The keenness of responding parties (and sometimes referring parties) to raise jurisdictional challenges about every little (and big) thing is, perhaps, an understandable part of adjudication. It often seems as though parties raise these challenges regardless of whether they believe the challenge has any merit, and irrespective of the stage that the adjudication has reached. Some challenges are simply wide ranging general reservations, others are concerned with more specific grounds.
This need to repeatedly challenge jurisdiction may be fed by a party not wanting to lose its chance to challenge the adjudicator’s decision at the enforcement stage. After all, we have seen a number of cases where, because a party did not raise a challenge at the time, it has been unable to do so later.
Therefore, it came as a bit of a surprise to read the judgment in SG South v Swan Yard.

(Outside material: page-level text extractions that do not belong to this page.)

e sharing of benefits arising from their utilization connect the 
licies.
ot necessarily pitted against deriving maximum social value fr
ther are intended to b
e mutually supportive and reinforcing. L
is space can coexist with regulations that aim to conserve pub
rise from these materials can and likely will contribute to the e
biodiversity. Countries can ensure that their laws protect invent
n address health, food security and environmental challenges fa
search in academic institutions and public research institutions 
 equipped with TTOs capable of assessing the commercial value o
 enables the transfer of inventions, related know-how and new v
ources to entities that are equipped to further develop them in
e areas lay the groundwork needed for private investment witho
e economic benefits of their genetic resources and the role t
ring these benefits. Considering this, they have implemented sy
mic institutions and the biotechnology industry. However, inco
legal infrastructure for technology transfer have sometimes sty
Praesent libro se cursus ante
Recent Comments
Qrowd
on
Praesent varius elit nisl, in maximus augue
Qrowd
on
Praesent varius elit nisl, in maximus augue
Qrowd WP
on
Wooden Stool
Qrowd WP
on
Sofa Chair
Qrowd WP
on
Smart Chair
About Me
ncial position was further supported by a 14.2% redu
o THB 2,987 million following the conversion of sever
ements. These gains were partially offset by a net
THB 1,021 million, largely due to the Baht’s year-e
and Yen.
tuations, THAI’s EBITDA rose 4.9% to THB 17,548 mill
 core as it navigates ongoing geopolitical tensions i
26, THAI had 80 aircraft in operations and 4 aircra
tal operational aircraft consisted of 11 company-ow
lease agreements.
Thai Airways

Not only had the adjudicator reached what Coulson J described as an “erroneous” conclusion (he decided that despite the parties not having a written contract, he still had the necessary jurisdiction to act as the adjudicator), but the parties did not challenge this. Unusually, the responding party was happy for the adjudicator to continue and made no challenge during the adjudication or at the enforcement hearing. In fact, had the court not looked at this point, it is arguable that the point would not have arisen at all.
Everyone knows that a construction contract has to be “in writing” (section 107(2), Construction Act 1996) but how often do parties look to section 107(5) (which provides that an agreement will be “in writing” if, during the course of adjudication, arbitral or legal proceedings, one party alleges the existence of an oral agreement and the other party does not deny it)?

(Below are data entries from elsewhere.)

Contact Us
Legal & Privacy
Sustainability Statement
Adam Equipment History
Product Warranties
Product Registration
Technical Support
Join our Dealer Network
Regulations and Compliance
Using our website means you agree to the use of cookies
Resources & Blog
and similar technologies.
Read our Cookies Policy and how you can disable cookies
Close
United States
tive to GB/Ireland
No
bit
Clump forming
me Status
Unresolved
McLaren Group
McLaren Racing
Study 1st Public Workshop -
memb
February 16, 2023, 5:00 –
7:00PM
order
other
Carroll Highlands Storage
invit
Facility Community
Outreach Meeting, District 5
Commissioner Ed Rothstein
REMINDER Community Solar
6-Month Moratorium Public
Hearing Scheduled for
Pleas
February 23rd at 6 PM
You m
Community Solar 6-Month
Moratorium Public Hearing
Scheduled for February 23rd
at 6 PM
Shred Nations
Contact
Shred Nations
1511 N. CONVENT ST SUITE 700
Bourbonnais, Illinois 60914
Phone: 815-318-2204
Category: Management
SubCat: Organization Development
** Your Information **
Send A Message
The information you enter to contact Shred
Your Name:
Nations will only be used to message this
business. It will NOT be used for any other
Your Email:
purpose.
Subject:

In my view, because of the proliferation of jurisdictional challenges, nowadays it is rare for a situation like this to arise. Usually the adjudicator would just resign. The case certainly wouldn’t reach the courts.

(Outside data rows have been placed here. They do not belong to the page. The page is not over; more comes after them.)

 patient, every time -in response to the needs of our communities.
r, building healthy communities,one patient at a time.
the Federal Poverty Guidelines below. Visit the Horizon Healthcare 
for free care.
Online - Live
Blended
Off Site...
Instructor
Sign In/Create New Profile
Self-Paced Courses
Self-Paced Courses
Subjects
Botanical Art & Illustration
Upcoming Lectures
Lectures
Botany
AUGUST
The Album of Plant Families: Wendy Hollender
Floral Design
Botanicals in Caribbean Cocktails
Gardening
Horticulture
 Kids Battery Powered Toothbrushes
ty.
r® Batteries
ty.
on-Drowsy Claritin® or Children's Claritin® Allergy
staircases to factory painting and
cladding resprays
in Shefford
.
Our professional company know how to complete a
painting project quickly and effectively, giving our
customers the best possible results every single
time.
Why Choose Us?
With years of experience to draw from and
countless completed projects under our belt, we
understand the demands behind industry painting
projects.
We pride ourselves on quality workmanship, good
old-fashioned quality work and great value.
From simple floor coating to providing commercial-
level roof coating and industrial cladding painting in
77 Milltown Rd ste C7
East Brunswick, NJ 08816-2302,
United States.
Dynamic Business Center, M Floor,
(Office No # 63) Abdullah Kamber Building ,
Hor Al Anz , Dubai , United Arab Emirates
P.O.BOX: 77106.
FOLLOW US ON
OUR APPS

However, one could argue that the parties in SG South adopted a pragmatic approach to a situation that suited them. Much cheaper and quicker to deal with a dispute valued at £100,000 through adjudication than through the courts or in arbitration. After all, had they executed the JCT management contract, adjudication is where the dispute ought to have been dealt with in the first place. Arguably, even if the adjudicator hadn’t made a mistake and had resigned, they could still have given him jurisdiction, and called it an “ad hoc” adjudication.
The “in writing” requirements of the Construction Act 1996 have been heavily criticised, especially in circumstances such as this one. If the amendments ever come into force, this type of case will become a thing of the past, not just the rarity it is today.